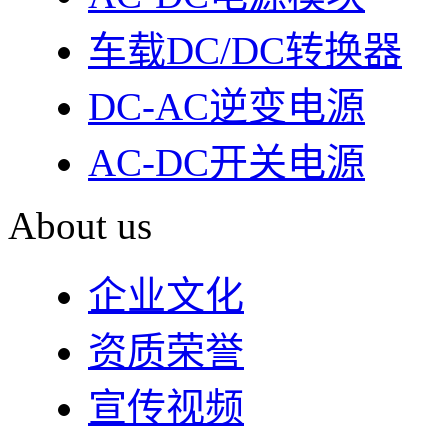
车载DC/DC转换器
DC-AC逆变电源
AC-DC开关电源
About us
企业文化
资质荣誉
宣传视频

================

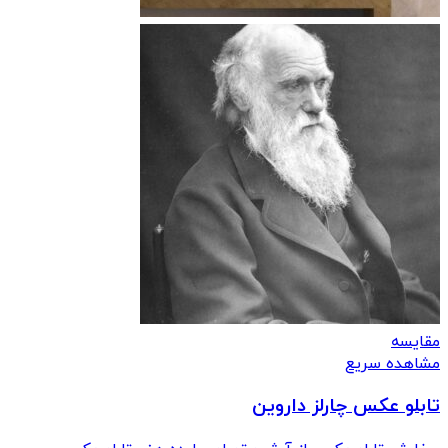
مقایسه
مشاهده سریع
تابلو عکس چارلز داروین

================

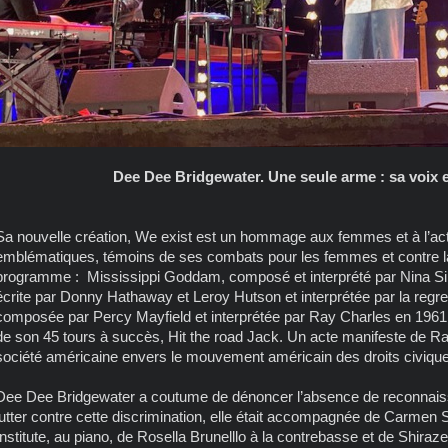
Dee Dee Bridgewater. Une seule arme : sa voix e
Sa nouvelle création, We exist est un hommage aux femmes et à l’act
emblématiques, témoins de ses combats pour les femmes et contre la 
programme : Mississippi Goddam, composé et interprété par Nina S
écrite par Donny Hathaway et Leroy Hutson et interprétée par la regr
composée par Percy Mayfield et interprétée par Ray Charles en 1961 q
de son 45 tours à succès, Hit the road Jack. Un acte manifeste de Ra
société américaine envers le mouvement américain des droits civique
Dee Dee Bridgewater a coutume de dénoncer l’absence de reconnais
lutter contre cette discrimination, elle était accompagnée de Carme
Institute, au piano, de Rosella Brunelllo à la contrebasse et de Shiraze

================

> Your objective: Using the data above, reproduce exactly the lines from the line that contains "composée par Percy" through the line that contains "lutter contre cette", including both.

> Your response:
composée par Percy Mayfield et interprétée par Ray Charles en 1961 q
de son 45 tours à succès, Hit the road Jack. Un acte manifeste de Ra
société américaine envers le mouvement américain des droits civique
Dee Dee Bridgewater a coutume de dénoncer l’absence de reconnais
lutter contre cette discrimination, elle était accompagnée de Carme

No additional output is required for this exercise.